Enhanced mechanical properties of Al-4.5 wt.% Cu single crystals with seaweed morphology

While the seaweed pattern is one the most important classes of interfacial morphologies, their mechanical properties are not well understood. Here we produce axial seaweed (AS), tilted seaweed (TS) and degenerate seaweed (DS) by controlling the orientation-dependent interfacial energy anisotropy during the directional solidification of an Al-4.5 wt.% Cu alloy. Characterization of the disordered morphology by electron backscattered diffraction (EBSD) showed that the seaweed growth was oriented in the <110> direction, which was significantly different from that of a <100> regular dendrite. The mechanical properties of seaweed morphology specimens were evaluated using a tensile-testing machine at room temperature.
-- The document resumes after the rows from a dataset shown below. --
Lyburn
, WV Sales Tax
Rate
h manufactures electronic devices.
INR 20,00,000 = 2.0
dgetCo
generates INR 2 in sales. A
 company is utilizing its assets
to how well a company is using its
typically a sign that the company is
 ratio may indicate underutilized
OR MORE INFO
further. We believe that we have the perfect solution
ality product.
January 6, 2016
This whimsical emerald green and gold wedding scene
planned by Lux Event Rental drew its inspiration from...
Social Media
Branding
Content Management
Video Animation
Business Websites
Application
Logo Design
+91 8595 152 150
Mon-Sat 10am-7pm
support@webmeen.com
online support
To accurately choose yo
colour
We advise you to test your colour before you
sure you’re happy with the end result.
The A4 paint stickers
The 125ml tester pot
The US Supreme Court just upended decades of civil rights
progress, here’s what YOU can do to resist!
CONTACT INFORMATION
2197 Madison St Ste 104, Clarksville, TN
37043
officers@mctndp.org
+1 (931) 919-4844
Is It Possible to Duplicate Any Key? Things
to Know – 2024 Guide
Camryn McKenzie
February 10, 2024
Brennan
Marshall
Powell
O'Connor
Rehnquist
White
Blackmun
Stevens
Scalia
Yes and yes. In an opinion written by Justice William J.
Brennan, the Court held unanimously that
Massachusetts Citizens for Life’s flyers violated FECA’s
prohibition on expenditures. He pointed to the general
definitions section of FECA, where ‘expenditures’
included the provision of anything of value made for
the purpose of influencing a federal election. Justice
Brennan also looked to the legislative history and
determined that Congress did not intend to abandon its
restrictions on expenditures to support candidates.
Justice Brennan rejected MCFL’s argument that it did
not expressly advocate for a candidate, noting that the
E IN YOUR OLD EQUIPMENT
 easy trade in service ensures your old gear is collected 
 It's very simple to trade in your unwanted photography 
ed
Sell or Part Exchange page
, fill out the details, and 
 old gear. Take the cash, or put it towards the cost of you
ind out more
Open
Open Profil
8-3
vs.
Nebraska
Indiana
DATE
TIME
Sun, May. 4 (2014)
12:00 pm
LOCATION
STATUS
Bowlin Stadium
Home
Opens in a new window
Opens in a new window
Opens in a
The ultimate tensile strength (σ_b), elongation (δ_f) and toughness of the seaweed morphology specimens reach 186.1 MPa, 45.5% and 72.9 MJ m⁻³, respectively, for AS; 151.6 MPa, 50.9% and 67.9 MJ m⁻³, respectively, for TS; and 164.3 MPa, 62.2% and 89.4 MJ m⁻³, respectively, for DS. With respect to specimens with regular dendrite, the DS specimen exhibited a significant improvement in the elongation and toughness of 109% and 96%, respectively. Additionally, the seaweed morphology specimens show a stronger work hardening effect (n = 0.33, 0.30 and 0.38 for AS, TS and DS specimens, respectively) than the dendrite specimen (n = 0.22). Continuous tip-splitting of the seaweed morphology specimen produced refined and uniformly distributed second-phase particles that contributed to the aforementioned enhancement. Our results provide the underlying insight of the mechanical properties of seaweed morphology specimens, a topic crucial to the design of aluminum alloys.